三菱重工業は、広島高速交通が運営する新交通システム「アストラムライン」向けの新型車両7000系AGTの最終編成分にあたる第24編成の納入を完了したと2月12日に発表。県内の車両工場で製造し運行する“地産地走”に寄与したとアピールしている。
7000系AGT(Automated Guideway Transit:電力駆動により完全自動走行する、ゴムタイヤ方式の新交通システム)は、1994年のアストラムライン開業時から運行する他社製車両の後継として、三菱重工が2020年に受注したもの。
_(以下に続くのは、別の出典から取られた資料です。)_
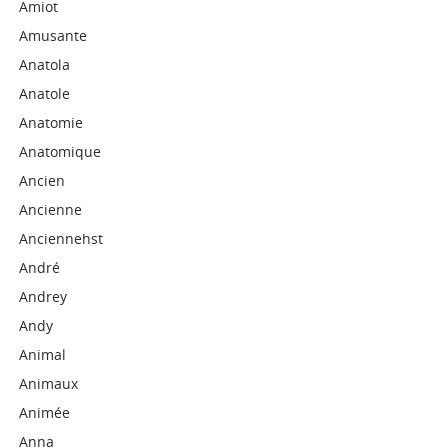
Amiot
Amusante
Anatola
Anatole
Anatomie
Anatomique
Ancien
Ancienne
Anciennehst
André
Andrey
Andy
Animal
Animaux
Animée
Anna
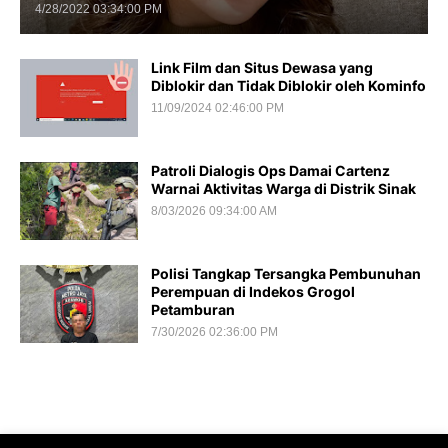
4/28/2022 03:34:00 PM
Link Film dan Situs Dewasa yang
Diblokir dan Tidak Diblokir oleh Kominfo
11/09/2024 02:46:00 PM
Patroli Dialogis Ops Damai Cartenz
Warnai Aktivitas Warga di Distrik Sinak
8/03/2026 09:34:00 AM
Polisi Tangkap Tersangka Pembunuhan
Perempuan di Indekos Grogol
Petamburan
7/30/2026 02:36:00 PM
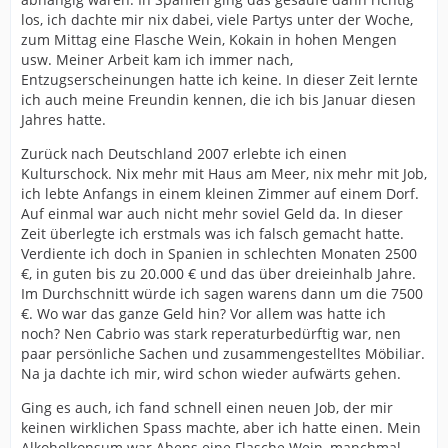
los, ich dachte mir nix dabei, viele Partys unter der Woche,
zum Mittag eine Flasche Wein, Kokain in hohen Mengen
usw. Meiner Arbeit kam ich immer nach,
Entzugserscheinungen hatte ich keine. In dieser Zeit lernte
ich auch meine Freundin kennen, die ich bis Januar diesen
Jahres hatte.
Zurück nach Deutschland 2007 erlebte ich einen
Kulturschock. Nix mehr mit Haus am Meer, nix mehr mit Job,
ich lebte Anfangs in einem kleinen Zimmer auf einem Dorf.
Auf einmal war auch nicht mehr soviel Geld da. In dieser
Zeit überlegte ich erstmals was ich falsch gemacht hatte.
Verdiente ich doch in Spanien in schlechten Monaten 2500
€, in guten bis zu 20.000 € und das über dreieinhalb Jahre.
Im Durchschnitt würde ich sagen warens dann um die 7500
€. Wo war das ganze Geld hin? Vor allem was hatte ich
noch? Nen Cabrio was stark reperaturbedürftig war, nen
paar persönliche Sachen und zusammengestelltes Möbiliar.
Na ja dachte ich mir, wird schon wieder aufwärts gehen.
Ging es auch, ich fand schnell einen neuen Job, der mir
keinen wirklichen Spass machte, aber ich hatte einen. Mein
Alkoholkonsum war Abens eine Flasche Wein, manchmal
広島県内の三菱重工業三原製作所(三原市)で製造された車両を、同じ県内の広島市で運行する地産地走を通じて、地域の持続的発展に貢献したいという関係者の思いが集約されているという。
軽量で高い耐久性とリサイクル性を備えたアルミ構体を車体に採用したほか、フリースペースの設置などにより乗客の利便性向上を図ったのが特徴。三菱重工は累計24編成(144両)の車両を納入しており、今回の納入で同路線の車両はすべて三菱重工製になったという。今回納入した第24編成は2月4日に営業運転を開始した。
アストラムラインは、広島市中心部の本通駅から北西に位置する都市拠点・西風新都の広域公園前駅までを結ぶ路線で、車体のクロームイエロー(和名:やまぶき色)は「平和、寛大、理想」という色の意味を持っており、国際平和都市・広島の公共交通として利用者に親しまれている。路線延長は、新交通システムでは日本最長となる18.4km。